### EXERCISE REQUIREMENTS
Reproduce every entry exactly and leave its pictures out.

--- START ---

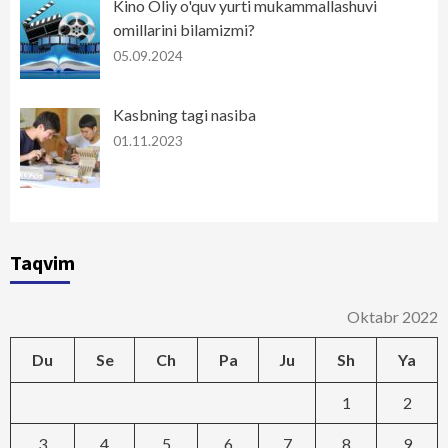
Kino Oliy o'quv yurti mukammallashuvi
omillarini bilamizmi?
05.09.2024
Kasbning tagi nasiba
01.11.2023
Taqvim
Oktabr 2022
Du
Se
Ch
Pa
Ju
Sh
Ya
1
2
3
4
5
6
7
8
9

--- END ---

### YOUR RESPONSE
Kino Oliy o'quv yurti mukammallashuvi
omillarini bilamizmi?
05.09.2024
Kasbning tagi nasiba
01.11.2023
Taqvim
Oktabr 2022
Du
Se
Ch
Pa
Ju
Sh
Ya
1
2
3
4
5
6
7
8
9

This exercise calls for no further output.